---------- Material supplied

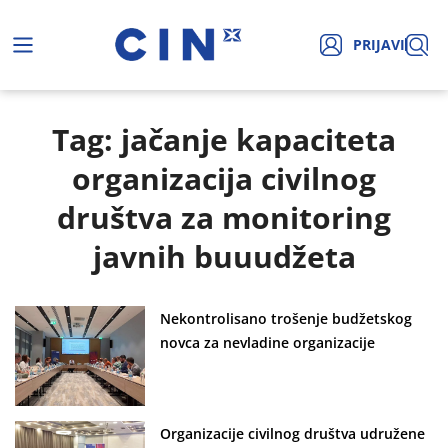
PRIJAVI
Tag: jačanje kapaciteta
organizacija civilnog
društva za monitoring
javnih buuudžeta
Nekontrolisano trošenje budžetskog
novca za nevladine organizacije
Organizacije civilnog društva udružene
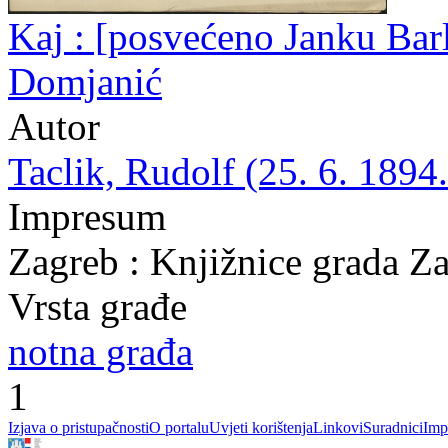
Kaj : [posvećeno Janku Barlé
Domjanić
Autor
Taclik, Rudolf (25. 6. 1894.
Impresum
Zagreb : Knjižnice grada Z
Vrsta građe
notna građa
1
Izjava o pristupačnosti
O portalu
Uvjeti korištenja
Linkovi
Suradnici
Imp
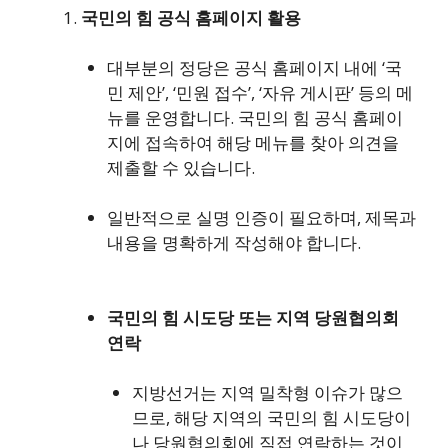
국민의 힘 공식 홈페이지 활용
대부분의 정당은 공식 홈페이지 내에 ‘국
민 제안’, ‘민원 접수’, ‘자유 게시판’ 등의 메
뉴를 운영합니다. 국민의 힘 공식 홈페이
지에 접속하여 해당 메뉴를 찾아 의견을
제출할 수 있습니다.
일반적으로 실명 인증이 필요하며, 제목과
내용을 명확하게 작성해야 합니다.
국민의 힘 시도당 또는 지역 당원협의회
연락
지방선거는 지역 밀착형 이슈가 많으
므로, 해당 지역의 국민의 힘 시도당이
나 당원협의회에 직접 연락하는 것이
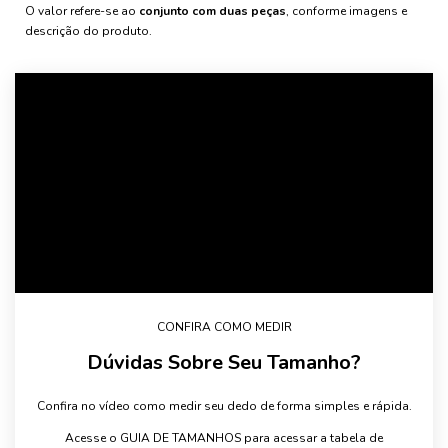
O valor refere-se ao
conjunto com duas peças
, conforme imagens e
descrição do produto.
CONFIRA COMO MEDIR
Dúvidas Sobre Seu Tamanho?
Confira no vídeo como medir seu dedo de forma simples e rápida.
Acesse o GUIA DE TAMANHOS para acessar a tabela de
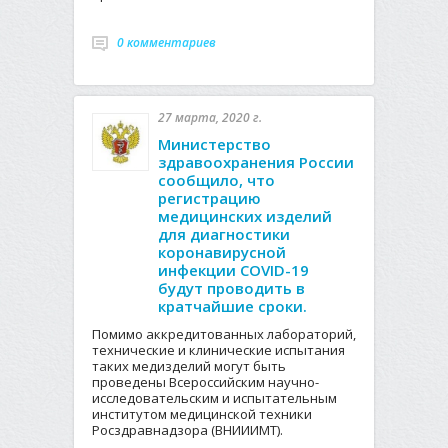
0 комментариев
27 марта, 2020 г.
Министерство
здравоохранения России
сообщило, что
регистрацию
медицинских изделий
для диагностики
коронавирусной
инфекции COVID-19
будут проводить в
кратчайшие сроки.
Помимо аккредитованных лабораторий,
технические и клинические испытания
таких медизделий могут быть
проведены Всероссийским научно-
исследовательским и испытательным
институтом медицинской техники
Росздравнадзора (ВНИИИМТ).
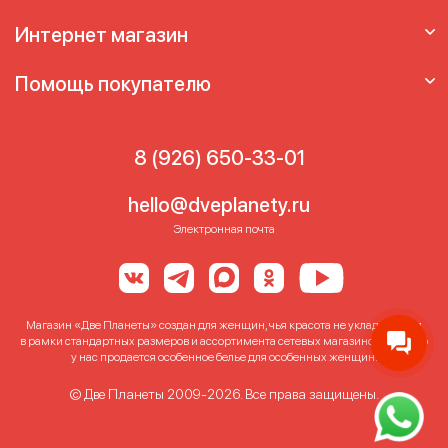
Интернет магазин
Помощь покупателю
8 (926) 650-33-01
hello@dveplanety.ru
Электронная почта
Магазин «Две Планеты» создан для женщин, чья красота не укладывается
в рамки стандартных размеров и ассортимента сетевых магазинов. Именно
у нас продается особенное белье для особенных женщин!
© Две Планеты 2009-2026. Все права защищены.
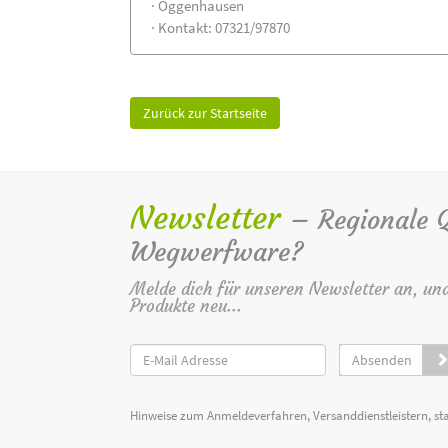
· Oggenhausen
· Kontakt: 07321/97870
Zurück zur Startseite
Newsletter
– Regionale Qu
Wegwerfware?
Melde dich für unseren Newsletter an, un
Produkte neu...
Absenden
Hinweise zum Anmeldeverfahren, Versanddienstleistern, st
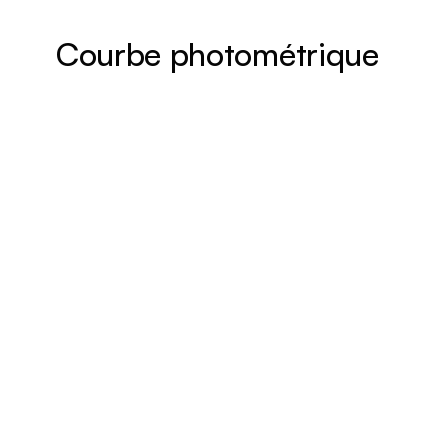
Courbe photométrique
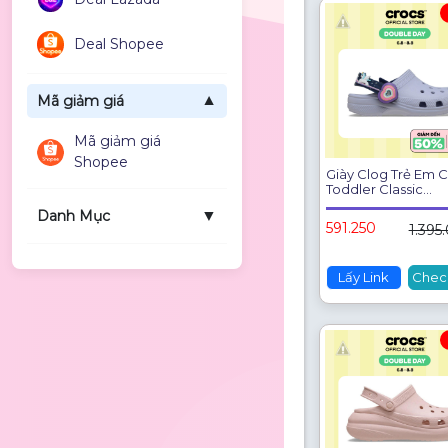
Giày Clog Trẻ Em 
Toddler Classic
Imagination Lights
Strap - Frosted Gr
591.250
1.395
211892-5BO
Lấy Link
Chec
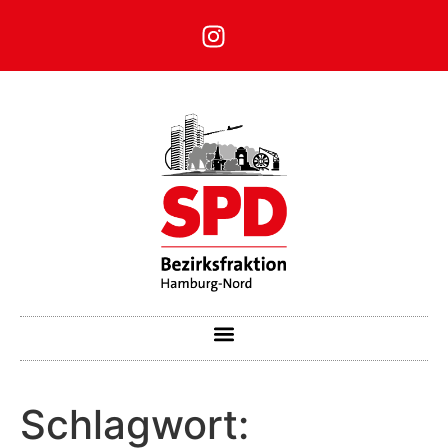
Schlagwort:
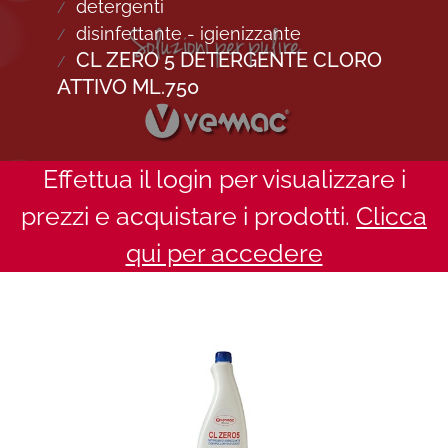
detergenti
disinfettante - igienizzante
CL ZERO 5 DETERGENTE CLORO
ATTIVO ML.750
Effettua il login per visualizzare i
prezzi e acquistare i prodotti.
Clicca
qui per accedere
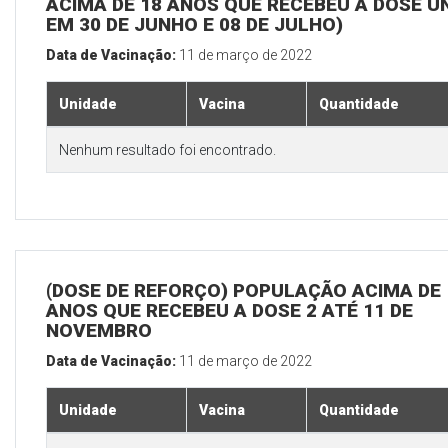
ACIMA DE 18 ANOS QUE RECEBEU A DOSE Ú
EM 30 DE JUNHO E 08 DE JULHO)
Data de Vacinação:
11 de março de 2022
Unidade
Vacina
Quantidade
Nenhum resultado foi encontrado.
(DOSE DE REFORÇO) POPULAÇÃO ACIMA DE 
ANOS QUE RECEBEU A DOSE 2 ATÉ 11 DE
NOVEMBRO
Data de Vacinação:
11 de março de 2022
Unidade
Vacina
Quantidade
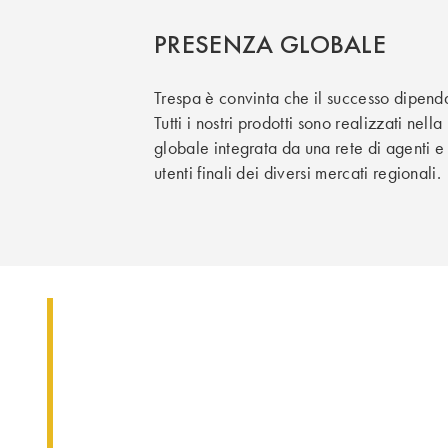
PRESENZA GLOBALE
Trespa è convinta che il successo dipenda 
Tutti i nostri prodotti sono realizzati ne
globale integrata da una rete di agenti e
utenti finali dei diversi mercati regionali.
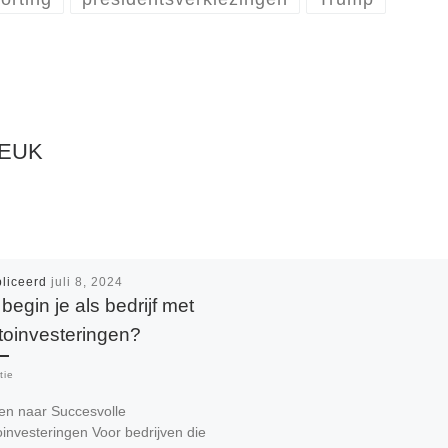
LEUK
liceerd
juli 8, 2024
begin je als bedrijf met
toinvesteringen?
tie
en naar Succesvolle
investeringen Voor bedrijven die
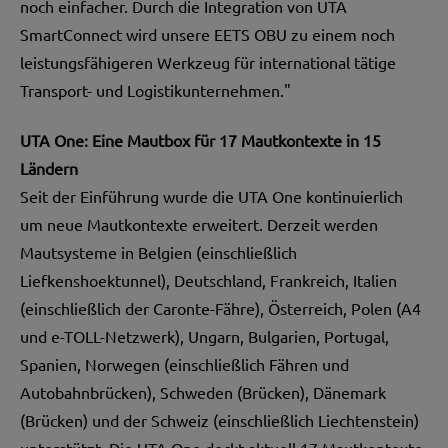
noch einfacher. Durch die Integration von UTA
SmartConnect wird unsere EETS OBU zu einem noch
leistungsfähigeren Werkzeug für international tätige
Transport- und Logistikunternehmen."
UTA One: Eine Mautbox für 17 Mautkontexte in 15
Ländern
Seit der Einführung wurde die UTA One kontinuierlich
um neue Mautkontexte erweitert. Derzeit werden
Mautsysteme in Belgien (einschließlich
Liefkenshoektunnel), Deutschland, Frankreich, Italien
(einschließlich der Caronte-Fähre), Österreich, Polen (A4
und e-TOLL-Netzwerk), Ungarn, Bulgarien, Portugal,
Spanien, Norwegen (einschließlich Fähren und
Autobahnbrücken), Schweden (Brücken), Dänemark
(Brücken) und der Schweiz (einschließlich Liechtenstein)
unterstützt. Die UTA One deckt aktuell 17 Mautkontexte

--------------------

Pictures stay out; all other material above is restated word for word.

PRIJAVI
Tag: jačanje kapaciteta
organizacija civilnog
društva za monitoring
javnih buuudžeta
Nekontrolisano trošenje budžetskog
novca za nevladine organizacije
Organizacije civilnog društva udružene
Kaj : [posvećeno Janku Barlé
Domjanić
Autor
Taclik, Rudolf (25. 6. 1894.
Impresum
Zagreb : Knjižnice grada Z
Vrsta građe
notna građa
1
Izjava o pristupačnosti
O portalu
Uvjeti korištenja
Linkovi
Suradnici
Imp
국민의 힘 공식 홈페이지 활용
대부분의 정당은 공식 홈페이지 내에 ‘국
민 제안’, ‘민원 접수’, ‘자유 게시판’ 등의 메
뉴를 운영합니다. 국민의 힘 공식 홈페이
지에 접속하여 해당 메뉴를 찾아 의견을
제출할 수 있습니다.
일반적으로 실명 인증이 필요하며, 제목과
내용을 명확하게 작성해야 합니다.
국민의 힘 시도당 또는 지역 당원협의회
연락
지방선거는 지역 밀착형 이슈가 많으
므로, 해당 지역의 국민의 힘 시도당이
나 당원협의회에 직접 연락하는 것이
O valor refere-se ao
conjunto com duas peças
, conforme imagens e
descrição do produto.
CONFIRA COMO MEDIR
Dúvidas Sobre Seu Tamanho?
Confira no vídeo como medir seu dedo de forma simples e rápida.
Acesse o GUIA DE TAMANHOS para acessar a tabela de
0 комментариев
27 марта, 2020 г.
Министерство
здравоохранения России
сообщило, что
регистрацию
медицинских изделий
для диагностики
коронавирусной
инфекции COVID-19
будут проводить в
кратчайшие сроки.
Помимо аккредитованных лабораторий,
технические и клинические испытания
таких медизделий могут быть
проведены Всероссийским научно-
исследовательским и испытательным
институтом медицинской техники
Росздравнадзора (ВНИИИМТ).
Интернет магазин
Помощь покупателю
8 (926) 650-33-01
hello@dveplanety.ru
Электронная почта
Магазин «Две Планеты» создан для женщин, чья красота не укладывается
в рамки стандартных размеров и ассортимента сетевых магазинов. Именно
у нас продается особенное белье для особенных женщин!
© Две Планеты 2009-2026. Все права защищены.
· Oggenhausen
· Kontakt: 07321/97870
Zurück zur Startseite
Newsletter
– Regionale Qu
Wegwerfware?
Melde dich für unseren Newsletter an, un
Produkte neu...
Absenden
Hinweise zum Anmeldeverfahren, Versanddienstleistern, st
Courbe photométrique
Giày Clog Trẻ Em 
Toddler Classic
Imagination Lights
Strap - Frosted Gr
591.250
1.395
211892-5BO
Lấy Link
Chec
Schlagwort:
detergenti
disinfettante - igienizzante
CL ZERO 5 DETERGENTE CLORO
ATTIVO ML.750
Effettua il login per visualizzare i
prezzi e acquistare i prodotti.
Clicca
qui per accedere
ACIMA DE 18 ANOS QUE RECEBEU A DOSE Ú
EM 30 DE JUNHO E 08 DE JULHO)
Data de Vacinação:
11 de março de 2022
Unidade
Vacina
Quantidade
Nenhum resultado foi encontrado.
(DOSE DE REFORÇO) POPULAÇÃO ACIMA DE 
ANOS QUE RECEBEU A DOSE 2 ATÉ 11 DE
NOVEMBRO
Data de Vacinação:
11 de março de 2022
Unidade
Vacina
Quantidade
PRESENZA GLOBALE
Trespa è convinta che il successo dipenda 
Tutti i nostri prodotti sono realizzati ne
globale integrata da una rete di agenti e
utenti finali dei diversi mercati regionali.
LEUK
liceerd
juli 8, 2024
begin je als bedrijf met
toinvesteringen?
tie
en naar Succesvolle
investeringen Voor bedrijven die
noch einfacher. Durch die Integration von UTA
SmartConnect wird unsere EETS OBU zu einem noch
leistungsfähigeren Werkzeug für international tätige
Transport- und Logistikunternehmen."
UTA One: Eine Mautbox für 17 Mautkontexte in 15
Ländern
Seit der Einführung wurde die UTA One kontinuierlich
um neue Mautkontexte erweitert. Derzeit werden
Mautsysteme in Belgien (einschließlich
Liefkenshoektunnel), Deutschland, Frankreich, Italien
(einschließlich der Caronte-Fähre), Österreich, Polen (A4
und e-TOLL-Netzwerk), Ungarn, Bulgarien, Portugal,
Spanien, Norwegen (einschließlich Fähren und
Autobahnbrücken), Schweden (Brücken), Dänemark
(Brücken) und der Schweiz (einschließlich Liechtenstein)
unterstützt. Die UTA One deckt aktuell 17 Mautkontexte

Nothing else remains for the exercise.